KR20090016089A - Method for forming emitter layer of silicon solar cell - Google Patents

Abstract

A method for forming an emitter layer of a silicon solar cell is provided to improve efficiency of the solar cell by removing a dead layer selectively after forming the emitter layer by an impurity diffusion process. A silicon semiconductor substrate(201) doped with p-type impurity is prepared. An n-type impurity oxide film(202) is formed in a substrate surface. The n-type impurity included in the n-type impurity oxide film is diffused to the inside through the substrate surface. An emitter layer(203) composed of the n-type silicon semiconductor layer is formed on an upper part of the substrate with a predetermined thickness. A dead layer doped with the n-type impurity is selectively removed by using etchant. The etchant is made by mixing the nitric acid, the hydrofluoric acid, the acetic acid and the water in a volume ratio of 10:0.1 to 0.01:1-3:5-10.

Description

Method for forming emitter layer of silicon solar cell

  The present invention relates to a solar cell manufacturing method, and more particularly, to a method of forming an emitter layer of a silicon solar cell so as to improve the efficiency of the solar cell.
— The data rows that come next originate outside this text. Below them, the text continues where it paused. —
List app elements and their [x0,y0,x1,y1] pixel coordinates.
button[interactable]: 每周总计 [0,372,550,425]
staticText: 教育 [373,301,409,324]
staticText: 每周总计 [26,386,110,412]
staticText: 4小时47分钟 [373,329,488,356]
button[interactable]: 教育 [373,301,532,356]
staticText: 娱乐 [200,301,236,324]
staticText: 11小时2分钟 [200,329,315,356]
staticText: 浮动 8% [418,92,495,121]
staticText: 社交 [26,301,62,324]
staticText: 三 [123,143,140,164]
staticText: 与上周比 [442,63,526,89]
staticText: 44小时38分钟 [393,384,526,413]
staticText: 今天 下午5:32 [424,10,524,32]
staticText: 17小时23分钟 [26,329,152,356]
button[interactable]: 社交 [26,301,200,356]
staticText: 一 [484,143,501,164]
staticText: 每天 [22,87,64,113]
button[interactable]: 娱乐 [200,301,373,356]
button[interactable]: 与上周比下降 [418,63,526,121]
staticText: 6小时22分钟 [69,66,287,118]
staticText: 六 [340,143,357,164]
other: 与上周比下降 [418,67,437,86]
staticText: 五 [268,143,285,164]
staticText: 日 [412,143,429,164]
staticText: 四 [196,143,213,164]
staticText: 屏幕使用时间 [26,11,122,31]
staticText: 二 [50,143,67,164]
Recently, as the prediction of depletion of existing energy sources such as oil and coal is increasing, interest in alternative energy to replace them is increasing. Among them, solar cells are particularly attracting attention because they are rich in energy resources and have no problems with environmental pollution.

Solar cells are classified into solar cells that generate steam required to rotate turbines using solar heat, and solar cells that convert photons into electrical energy using the properties of semiconductors. It refers to a solar cell (hereinafter referred to as a solar cell).
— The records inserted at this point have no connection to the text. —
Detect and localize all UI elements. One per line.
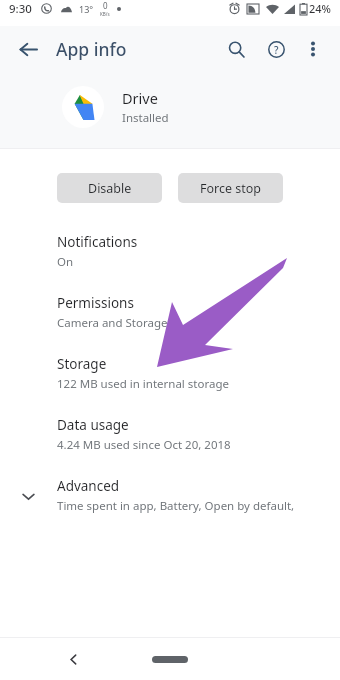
button[interactable]: Data usage — [0, 404, 340, 465]
staticText: ? — [274, 43, 279, 57]
staticText: 24% — [309, 1, 331, 16]
button[interactable]: Back — [12, 33, 44, 65]
button[interactable]: Help — [260, 33, 292, 65]
staticText: 4.24 MB used since Oct 20, 2018 — [57, 437, 231, 453]
staticText: KB/s — [100, 11, 110, 17]
staticText: Time spent in app, Battery, Open by defa… — [57, 498, 330, 514]
button[interactable]: Advanced — [0, 465, 340, 526]
staticText: On — [57, 254, 74, 270]
button[interactable]: Storage — [0, 343, 340, 404]
staticText: 122 MB used in internal storage — [57, 376, 229, 392]
staticText: Drive — [122, 88, 158, 108]
staticText: Camera and Storage — [57, 315, 168, 331]
button[interactable]: More options — [298, 34, 328, 64]
staticText: Storage — [57, 355, 107, 373]
button[interactable]: Drive — [0, 72, 340, 148]
staticText: Force stop — [200, 180, 262, 197]
staticText: Installed — [122, 110, 169, 126]
staticText: Data usage — [57, 416, 129, 434]
button[interactable]: Permissions — [0, 282, 340, 343]
staticText: App info — [56, 37, 127, 61]
staticText: 13° — [79, 3, 94, 15]
staticText: Notifications — [57, 233, 138, 251]
staticText: Advanced — [57, 477, 120, 495]
staticText: Disable — [88, 180, 132, 197]
button[interactable]: Search — [220, 33, 252, 65]
staticText: 9:30 — [9, 1, 32, 17]
staticText: Permissions — [57, 294, 134, 312]
button[interactable]: Back — [58, 644, 88, 674]
staticText: 0 — [103, 0, 108, 11]
button[interactable]: Notifications — [0, 221, 340, 282]
button[interactable]: Disable — [57, 173, 162, 203]
button[interactable]: Home — [152, 656, 188, 663]
button[interactable]: Force stop — [178, 173, 283, 203]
Solar cells are largely classified into silicon solar cells, compound semiconductor solar cells, and tandem solar cells according to raw materials. Of these three types of solar cells, silicon solar cells are the mainstream in the solar cell market.

1 is a cross-sectional view showing the basic structure of a silicon solar cell. Referring to the drawings, a silicon solar cell includes a substrate 101 made of a p-type silicon semiconductor and an emitter layer 102 made of an n-type silicon semiconductor, and a diode is provided at an interface between the substrate 101 and the emitter layer 102. Similarly, pn junctions are formed.

When sunlight is incident on a solar cell having the above structure, electrons and holes are generated in a silicon semiconductor doped with impurities by a photovoltaic effect. For reference, electrons are generated as carriers in the emitter layer 102 made of n-type silicon semiconductor, and holes are generated as carriers in the substrate 101 made of p-type silicon semiconductor. Electrons and electrons generated by the photovoltaic effect are attracted to the n-type silicon semiconductor and the p-type silicon semiconductor, respectively, and move to the electrodes 103 and 104 bonded below the substrate 101 and the emitter layer 102, respectively. When the electrodes 103 and 104 are connected by wires, current flows.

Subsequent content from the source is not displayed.